23.1 Data Requirements
Understand how data is stored and viewed for data mining.
Data mining activities require data that is defined within a single table or view. The information for each record must be stored in a separate row. The data records are commonly called cases. Each case can optionally be identified by a unique case ID. The table or view itself can be referred to as a case table.
The CUSTOMERS table in the SH schema is an example of a table that could be used for mining. All the information for each customer is contained in a single row. The case ID is the CUST_ID column.

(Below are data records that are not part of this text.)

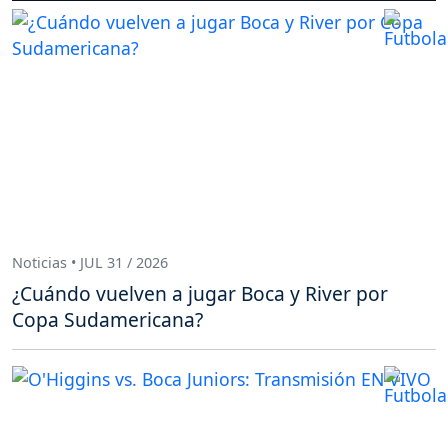
Noticias • JUL 31 / 2026
¿Cuándo vuelven a jugar Boca y River por
Copa Sudamericana?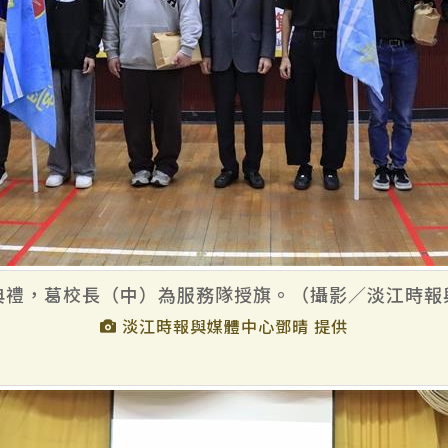
典禮，葛校長（中）為服務隊授旗。（攝影／淡江時報
淡江時報與媒體中心鄧晴 提供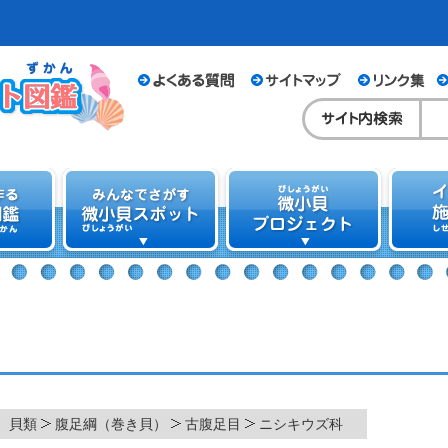
貝類
腹足綱（巻き貝）
古腹足目
ニシキウズ科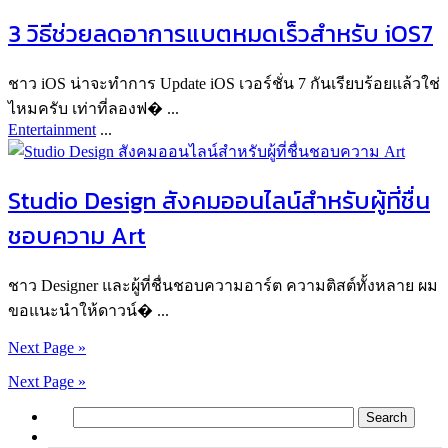
3 วิธีช่วยลดอาการแบตหมดเร็วสำหรับ iOS7
ชาว iOS น่าจะทำการ Update iOS เวอร์ชั่น 7 กันเรียบร้อยแล้วใช่
ไหมครับ เท่าที่ลองฟ� ...
Entertainment
...
Studio Design สังคมออนไลน์สำหรับผู้ที่ชื่น
ชอบความ Art
ชาว Designer และผู้ที่ชื่นชอบความอาร์ต ความติสต์ทั้งหลาย ผม
ขอแนะนำให้ดาวน์� ...
Next Page »
Next Page »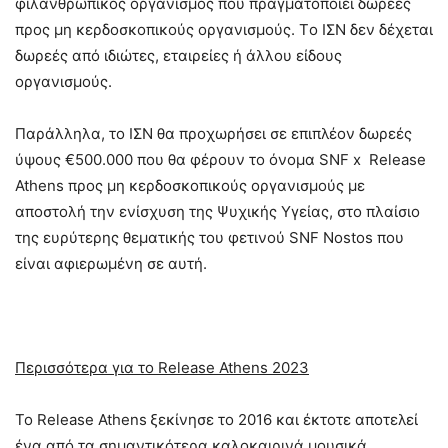
φιλανθρωπικός οργανισμός που πραγματοποιεί δωρεές
προς μη κερδοσκοπικούς οργανισμούς. Tο ΙΣΝ δεν δέχεται
δωρεές από ιδιώτες, εταιρείες ή άλλου είδους
οργανισμούς.
Παράλληλα, το ΙΣΝ θα προχωρήσει σε επιπλέον δωρεές
ύψους €500.000 που θα φέρουν το όνομα SNF x Release
Athens προς μη κερδοσκοπικούς οργανισμούς με
αποστολή την ενίσχυση της Ψυχικής Υγείας, στο πλαίσιο
της ευρύτερης θεματικής του φετινού SNF Nostos που
είναι αφιερωμένη σε αυτή.
Περισσότερα για το Release
Athens 2023
Το Release Athens
ξεκίνησε το 2016 και έκτοτε αποτελεί
ένα από τα σημαντικότερα καλοκαιρινά μουσικά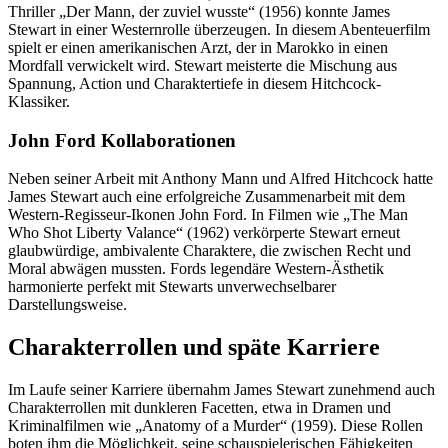
Thriller „Der Mann, der zuviel wusste“ (1956) konnte James
Stewart in einer Westernrolle überzeugen. In diesem Abenteuerfilm
spielt er einen amerikanischen Arzt, der in Marokko in einen
Mordfall verwickelt wird. Stewart meisterte die Mischung aus
Spannung, Action und Charaktertiefe in diesem Hitchcock-
Klassiker.
John Ford Kollaborationen
Neben seiner Arbeit mit Anthony Mann und Alfred Hitchcock hatte
James Stewart auch eine erfolgreiche Zusammenarbeit mit dem
Western-Regisseur-Ikonen John Ford. In Filmen wie „The Man
Who Shot Liberty Valance“ (1962) verkörperte Stewart erneut
glaubwürdige, ambivalente Charaktere, die zwischen Recht und
Moral abwägen mussten. Fords legendäre Western-Ästhetik
harmonierte perfekt mit Stewarts unverwechselbarer
Darstellungsweise.
Charakterrollen und späte Karriere
Im Laufe seiner Karriere übernahm James Stewart zunehmend auch
Charakterrollen mit dunkleren Facetten, etwa in Dramen und
Kriminalfilmen wie „Anatomy of a Murder“ (1959). Diese Rollen
boten ihm die Möglichkeit, seine schauspielerischen Fähigkeiten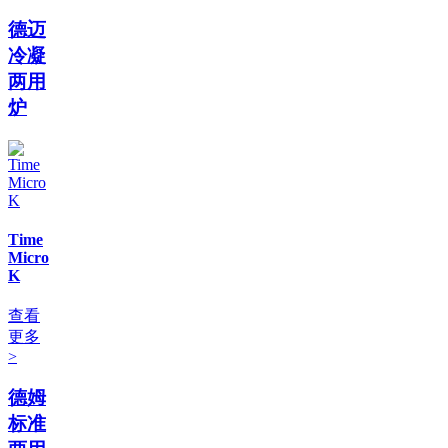
德迈
冷凝
两用
炉
Time
Micro
K
查看
更多
>
德姆
标准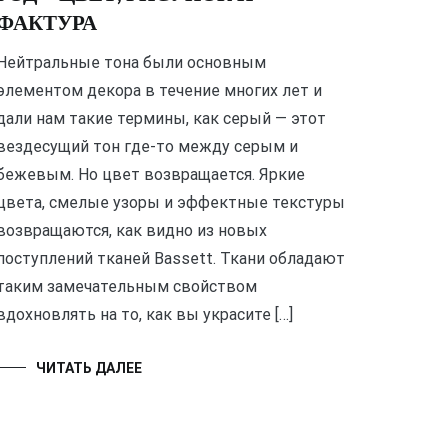
ФАКТУРА
Нейтральные тона были основным
элементом декора в течение многих лет и
дали нам такие термины, как серый — этот
вездесущий тон где-то между серым и
бежевым. Но цвет возвращается. Яркие
цвета, смелые узоры и эффектные текстуры
возвращаются, как видно из новых
поступлений тканей Bassett. Ткани обладают
таким замечательным свойством
вдохновлять на то, как вы украсите […]
ЧИТАТЬ ДАЛЕЕ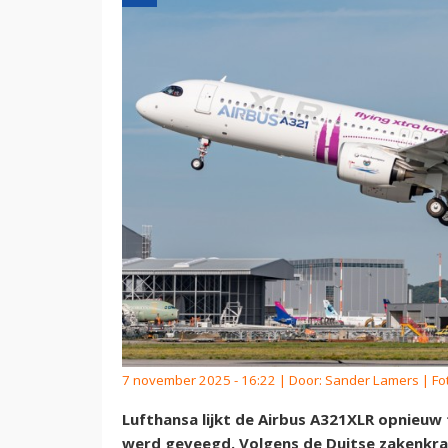
7 november 2025 - 16:22 | Door:
Sander Lamers
| Fo
Lufthansa lijkt de Airbus A321XLR opnieuw
werd geveegd. Volgens de Duitse zakenkr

The rows listed in the following example are selected from SH.CUSTOMERS.
Note:
Oracle Data Mining requires single-record case data for all types of models except association models, which can be built on native transactional data.
Example 23-1 Sample Case Table
SQL> select cust_id, cust_gender, cust_year_of_birth,
cust_main_phone_number from sh.customers where cust_id < 11;
CUST_ID CUST_GENDER CUST_YEAR_OF_BIRTH CUST_MAIN_PHONE_NUMBER
------- ----------- ---- ------------- -------------------------
1 M 1946 127-379-8954
2 F 1957 680-327-1419
3 M 1939 115-509-3391
4 M 1934 577-104-2792
5 M 1969 563-667-7731
6 F 1925 682-732-7260
7 F 1986 648-272-6181
8 F 1964 234-693-8728
9 F 1936 697-702-2618
10 F 1947 601-207-4099Related Topics
23.1.1 Column Data Types
Understand the different types of column data in a case table.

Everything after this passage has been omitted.